The stakes are high, Obama said, contending that it isn’t just Iran’s ability to build a bomb that is on the line but also “America’s credibility as the anchor of the international system.”

“The choice we face is ultimately between diplomacy and some form of war,” Obama said. “Maybe not tomorrow, maybe not three months from now, but soon.”

Obama’s diplomatic overtures to Iran, a centerpiece of his foreign policy agenda, have put him at odds with Republicans and some Democrats, as well as with Netanyahu, who has campaigned vigorously against the deal.

Netanyahu and U.S. critics of the Iran deal say Obama is presenting a false choice between accepting the deal at hand and going to war to stop Iran from building a bomb.

Opponents of the agreement say it does not go far enough to ensure that Iran will never be able to develop a nuclear weapon and argue that lifting sanctions on Iran will only empower it to do so.

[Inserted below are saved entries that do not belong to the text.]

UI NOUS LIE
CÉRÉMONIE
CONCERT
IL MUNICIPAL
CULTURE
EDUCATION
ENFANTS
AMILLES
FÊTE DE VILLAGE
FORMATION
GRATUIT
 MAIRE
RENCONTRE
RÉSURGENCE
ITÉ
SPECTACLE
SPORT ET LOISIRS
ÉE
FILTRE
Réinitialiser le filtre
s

Some of Obama’s fiercest critics in Congress quickly dismissed the president’s argument.

“Instead of dismantling Iran’s nuclear program, this agreement would lock it in place,” Senators John McCain and Lindsay Graham, senior Republicans on the Armed Services Committee, said in a statement.

Senator Bob Corker, chairman of the Senate Foreign Relations Committee, said lawmakers left a meeting with the International Atomic Energy Agency’s chief meant to allay concerns about the deal more worried than when they went in.

“It was not a reassuring meeting,” Corker said after the meeting with IAEA Director General Yukiya Amano. The IAEA would undertake much of the monitoring and verification work.

Obama told Jewish leaders in a private meeting Tuesday that he understood their concerns about being cast as warmongers. But he made his case even more aggressively Wednesday by linking critics of the deal to those who pushed for the invasion of Iraq in 2003, a conflict now widely considered a mistake.

“I have repeatedly challenged anyone opposed to this deal to put forward a better, plausible alternative,” he said. “I have yet to hear one. What I’ve heard instead are the same types of arguments that we heard in the run-up to the Iraq war.”

Drawing on more distant history, Obama said the Iran deal was in line with America’s long tradition of “strong, principled diplomacy” with adversaries, including the former Soviet Union. He spoke at the same university where John F. Kennedy called for Cold War diplomacy and nuclear disarmament, and he referred to Presidents Kennedy and Ronald Reagan a number of times.

The Iran accord was finalized last month after more than a year of tense negotiations between Iran, the U.S., Britain, France, Germany, China and Russia. The president argues that if Congress blocks the accord, the European Union and the United Nations will lift their sanctions anyway, collapsing the best leverage the international community has to stop Iran from building a bomb.

Opponents say the deal leaves too much of Iran’s nuclear infrastructure in place and allows Tehran to rebuild its program too quickly. Critics also contend Iran will use an influx of funds now frozen under the sanctions to boost terrorist activity around the Middle East.

Obama said he has no illusions about Iran’s support for terrorism and takes seriously its incendiary rhetoric about the U.S. But he also said the Iranian hardliners chanting “Death to America” in the streets of Tehran don’t represent all of Iran.

“In fact, it’s those hardliners who are most comfortable with the status quo,” he said. “It’s those hardliners chanting “Death to America” who have been most opposed to the deal. They’re making common cause with the Republican caucus.”

The White House is preparing for the likelihood that lawmakers will vote against the deal next month and is focusing its lobbying efforts on getting enough Democrats to sustain a presidential veto. Only one chamber of Congress is needed to sustain a veto and keep the deal in place.

Obama needs 146 Democrats in the House or 34 in the Senate to sustain a veto. As of Wednesday afternoon, 16 House Democrats and 11 senators had publicly declared their support for the deal.

The White House has said it is confident it can sustain a veto at least in the House.